Team Composition:  The team is composed of highly technical and capable leaders with the expertise to grow and scale the business. The team is continuing to expand their engineering talent and will also focus resources on building out their sales capabilities. Additionally, they have investors such as Bessemer Venture Partners, Khosla Ventures, and partners such as SpaceX, and Lam Research to ensure they are equipped with the appropriate resources to scale and dominate the AM market.

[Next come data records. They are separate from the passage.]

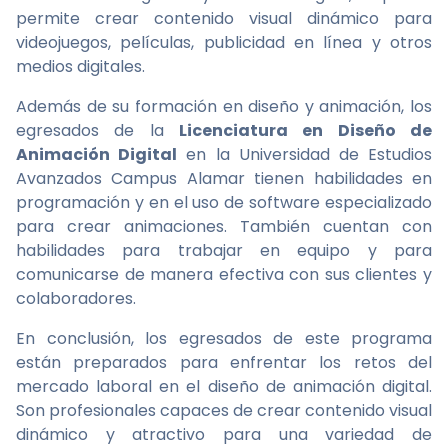
permite crear contenido visual dinámico para
videojuegos, películas, publicidad en línea y otros
medios digitales.
Además de su formación en diseño y animación, los
egresados de la
Licenciatura en Diseño de
Animación Digital
en la Universidad de Estudios
Avanzados Campus Alamar tienen habilidades en
programación y en el uso de software especializado
para crear animaciones. También cuentan con
habilidades para trabajar en equipo y para
comunicarse de manera efectiva con sus clientes y
colaboradores.
En conclusión, los egresados de este programa
están preparados para enfrentar los retos del
mercado laboral en el diseño de animación digital.
Son profesionales capaces de crear contenido visual
dinámico y atractivo para una variedad de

🤯Key Insights for Time Investors:

  • If we look at the industry from a bird’s eye view, then we can agree 3D printing will empower optimal designs of products, reduce lead times and supply chain complexities, improve efficiency, and ultimately reduce costs significantly compared to traditional manufacturing. Research conducted by third-party resources and by respected investment institutions such as ARK invest suggests the market will continue to compound at 60% by 2030. More importantly, the integration of AI will enable highly optimized designs that are impossible to build with traditional manufacturing.

  • Now Velo3D, unlike its competitors, offers a full-stack additive manufacturing solution that allows engineers to deliver mission-critical components without supports for any geometry. This ensures that design is not compromised, and the company can deliver components for space rockets, jet engines, fuel delivery systems, and energy production at faster speeds, lower costs, and more importantly at high levels of optimal designs. Traditional additive manufacturing requires supports to be added to prevent the destruction of the part thus limiting design.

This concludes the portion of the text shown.